PROBLEM TO WORK ON: Your answer must be the lines from the one containing "2,0/1,4 x 30/22/20" through the last line of the records below, copied exactly, with the pictures left out.
--- RECORDED INFORMATION ---
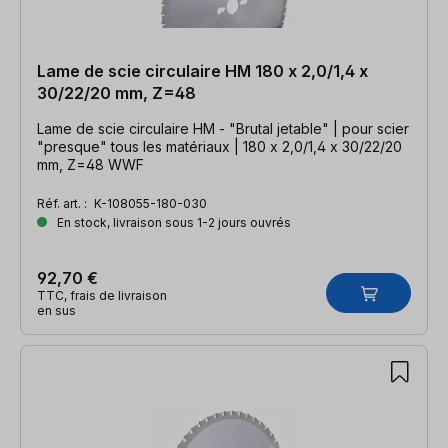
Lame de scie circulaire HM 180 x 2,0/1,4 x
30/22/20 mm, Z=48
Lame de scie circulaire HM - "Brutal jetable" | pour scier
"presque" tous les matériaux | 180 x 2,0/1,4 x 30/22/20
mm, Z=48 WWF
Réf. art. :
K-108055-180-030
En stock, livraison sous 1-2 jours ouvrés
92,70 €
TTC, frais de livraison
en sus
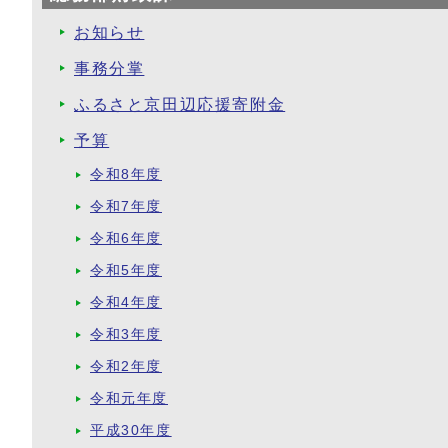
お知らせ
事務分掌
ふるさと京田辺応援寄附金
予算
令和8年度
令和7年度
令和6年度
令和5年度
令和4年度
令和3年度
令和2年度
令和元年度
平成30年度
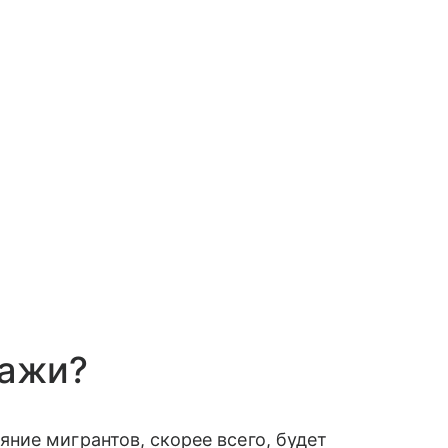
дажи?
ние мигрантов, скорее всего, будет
---
OUTPUT OF THE TASK:
"presque" tous les matériaux | 180 x 2,0/1,4 x 30/22/20
mm, Z=48 WWF
Réf. art. :
K-108055-180-030
En stock, livraison sous 1-2 jours ouvrés
92,70 €
TTC, frais de livraison
en sus
お知らせ
事務分掌
ふるさと京田辺応援寄附金
予算
令和8年度
令和7年度
令和6年度
令和5年度
令和4年度
令和3年度
令和2年度
令和元年度
平成30年度
дажи?
ние мигрантов, скорее всего, будет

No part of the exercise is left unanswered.